Y aurait-il pour chacun un vrai nom ? Plutôt que « le nom avec lequel on s'en va dans l'autre monde » (P. H. Stahl), le nom spirituel est-il le nom sous lequel vous désignent vos « proches » (C. Lévi-Strauss) ou celui par lequel vous êtes invoqué dans le secret des cœurs ? Quête mythique : le vrai nom est sans doute introuvable. Mais il y a de vraies invocations.
L'effet de la nomination sur la subjectivité
Pour situer l'apport de la psychanalyse à notre compréhension de ce qu'est un nom, on pourrait procéder en deux temps : décrire, d'abord, ce que, faute d'une meilleure expression, on se contentera d'appeler une « logique de l'inconscient », à l'œuvre dans les croyances invincibles et dont nul n'est tout à fait exempt, ces croyances étant parfois rapportées en des versions plus discursives par les ethnologues ; décrire, en un second temps, le surgissement de la subjectivité sous ce que certains ont appelé un « effet de nomination ».
La réception passive du nom redouble la réception passive de l'être et de la vie. Elle est la marque conjointe du désir parental (prénom principal) et des règles de la filiation et de la transmission du nom dans une société donnée. Il n'y a donc pas lieu de s'étonner de la croyance réputée archaïque selon laquelle le nom est assorti d'une destinée ou exprime une vocation, et selon laquelle il est déchiffré comme tel par des êtres inquiets de ce qui leur a été transmis en fait d'identité. On connaît l'adage nomen omen : le nom est oracle et présage. Des anagrammes tels que ceux-ci :
Aliénor Roma Henry de Valois La roine Amor Roi est de nul hay
sont usités comme d'irréfutables arguments. Dans la vision du monde littéraliste qui préside à leur formation, il n'y a pas d'arbitraire du nom. L'apparence d'arbitraire du nom se dissipe dès qu'on dévoile par l'anagramme l'essence cachée, la vérité du nom. La vertu probatoire de l'anagramme repose sur une conviction à la fois excessive et universellement partagée quant aux liens qui unissent un être et son nom. C'est ce qu'atteste l'équivalence habituelle entre les deux questions : « Qui es-tu ? » et « Comment t'appelles-tu ? ». Au point que l'humour biblique estima que : « Je suis » pouvait compter comme une bonne réponse à la question : « Quel est ton Nom ? ».

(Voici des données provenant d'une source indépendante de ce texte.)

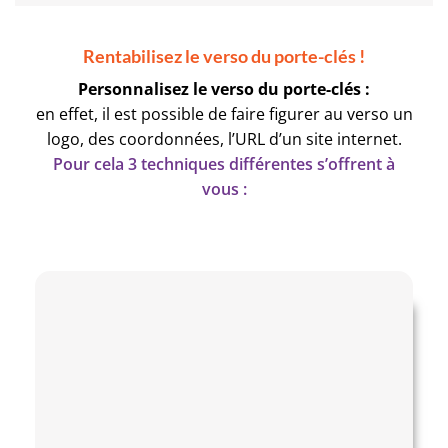
Rentabilisez le verso du porte-clés !
Personnalisez le verso du porte-clés :
en effet, il est possible de faire figurer au verso un
logo, des coordonnées, l’URL d’un site internet.
Pour cela 3 techniques différentes s’offrent à
vous :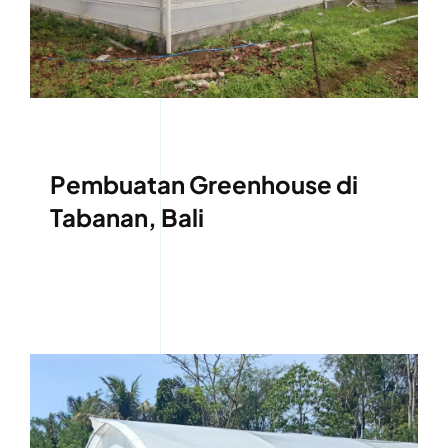
Pembuatan Greenhouse di
Tabanan, Bali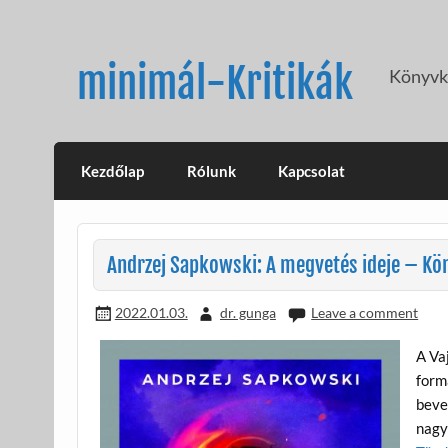
Skip
to
content
minimál-Kritikák
Könyvkr
Kezdőlap
Rólunk
Kapcsolat
Andrzej Sapkowski: A megvetés ideje – Kön
2022.01.03.
dr. gunga
Leave a comment
A Va
form
beve
nagye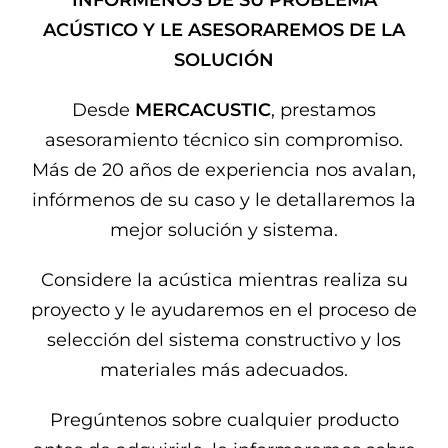
ACÚSTICO Y LE ASESORAREMOS DE LA
SOLUCIÓN
Desde
MERCACUSTIC
, prestamos
asesoramiento técnico sin compromiso.
Más de 20 años de experiencia nos avalan,
infórmenos de su caso y le detallaremos la
mejor solución y sistema.
Considere la acústica mientras realiza su
proyecto y le ayudaremos en el proceso de
selección del sistema constructivo y los
materiales más adecuados.
Pregúntenos sobre cualquier producto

Si le nom n'est pas identique au sujet, il en est le plus proche représentant. Notamment sous l'aspect de la signature, qui authentifie un texte par rapport à son auteur, ou un acte juridique par rapport à son contractant, comme mémorial d'un assentiment. Le nom propre maintient la présence des sujets dans le monde des paroles. La maxime talmudique « Celui qui cite un propos au nom de son auteur apporte la délivrance au monde » (Pirke Avot, vi, 6) vise moins à protéger la propriété littéraire qu'à délivrer de l'anonymat et de l'irresponsabilité qui seraient le fait de messages désemparés, désubjectivés. Chaque propos doit donc être adossé à son auteur comme au « monde » où il a portée et densité. L'univers lui-même doit être « cité » au Nom de son Auteur. Ni les mots ni les choses ne sont des absolus : c'est de cette illusion que la référence aux sujets nous délivre. Peut-être E. Levinas songeait-il à quelque chose d'analogue lorsqu'il intitulait Noms propres un recueil d'études et se demandait avec espoir : « Les noms de personnes ne résistent-ils pas à la dissolution du sens et ne nous aident-ils pas à parler ? »
L'effet de nomination tel que le décrivent certains psychanalystes est un effet d'interpellation – très précisément, d'interruption de la contemplation de son image propre par le jeune enfant dans le miroir. L'appel nominal arrache l'enfant au réel de l'image qui l'accapare ; il fait une brèche dans la fascination. L'enfant est rendu sensible à la présence de l'autre par le signifiant de son appel, qui a le poids d'une demande. L'image s'en trouve frappée d'interdit et refoulée. La nomination a valeur « d'intimation que fait l'Autre par son discours au sujet » (Lacan, cité par Rosine et Robert Lefort, in La Naissance de l'Autre, Paris, 1981). L'Autre n'est pas dans l'image, mais là d'où il parle. De même, le sujet n'est pas dans l'image, mais dans la convocation qui lui est adressée d'avoir à aller vers soi-même.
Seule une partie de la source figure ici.